ABSTRACT

To understand how and why it came into existence, the Conservation Reserve Programme needs to be placed in the wider context of recent changes in US agricultural policy. Few countries can be so experienced in the diversion of farmland as the United States. Since the 1930s, vast areas have been taken out of agriculture, not only to reduce over-production but also to ease many of the environmental problems associated with continuous, intensive farming. North American agriculture suffers, like its European counterpart, from chronic over-capacity. The history of US farm policy is of a series of attempts to reduce supply or open up new markets abroad in order to stabilise farm prices and incomes.

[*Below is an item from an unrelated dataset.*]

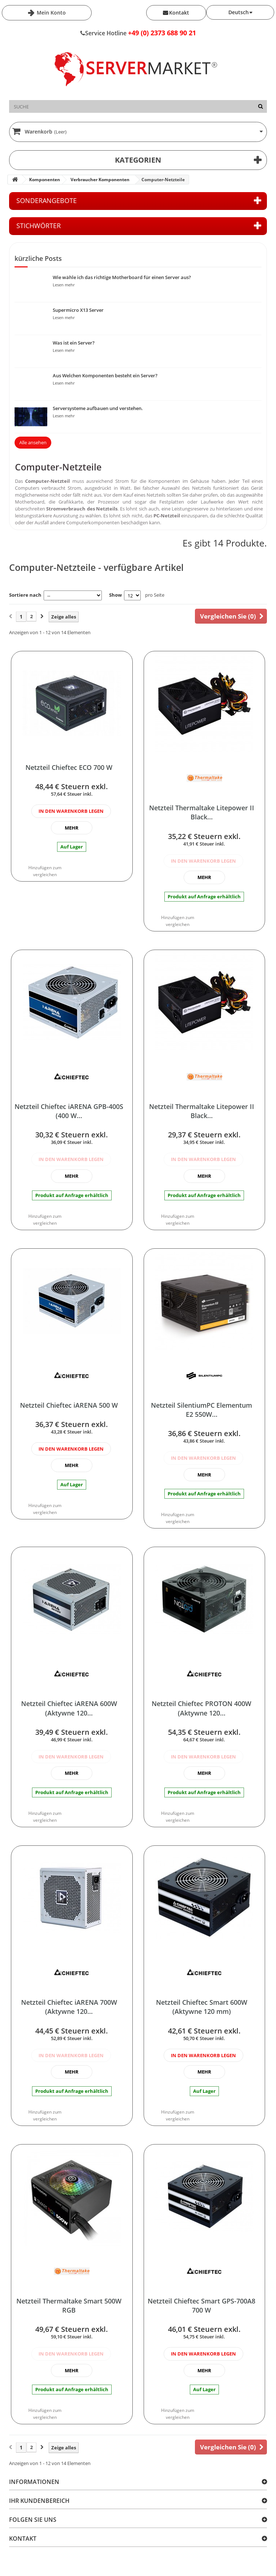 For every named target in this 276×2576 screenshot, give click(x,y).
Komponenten (44, 179)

Large-scale acreage reduction took place for the first time in the 1930s when the Agricultural Adjustment Act of 1933 empowered the federal government to pay farmers to reduce their acreage of certain surplus crops (chiefly corn and cotton). Each farmer was assigned an allotment which specified the acreage of land that was eligible for land retirement payments in any one year. The allotment level was adjusted after each harvest to take account of market changes so that the set-aside policy, as it came to be known, operated year by year to reduce market imbalances and prevent fluctuations in commodity prices. This simple, indeed crude, idea of temporarily withdrawing land to equilibrate agricultural markets was to be the basis of much larger acreage reduction or set-aside programmes later on, geared to reducing excess production over short periods. Many of the inefficiencies and drawbacks of set-aside were prefigured in this first programme (Brandow 1977). It was found for instance that farmers had a tendency to expand their production of crops that were not qualified for allotments, increasing the revenue from these crops as well as receiving the set-aside payments. As uncontrolled crops flooded onto the market, consumers and users often switched to buy more of them at the expense of the more highly priced controlled crops, a propensity which only exacerbated the surplus problem by reducing demand for controlled crops still further.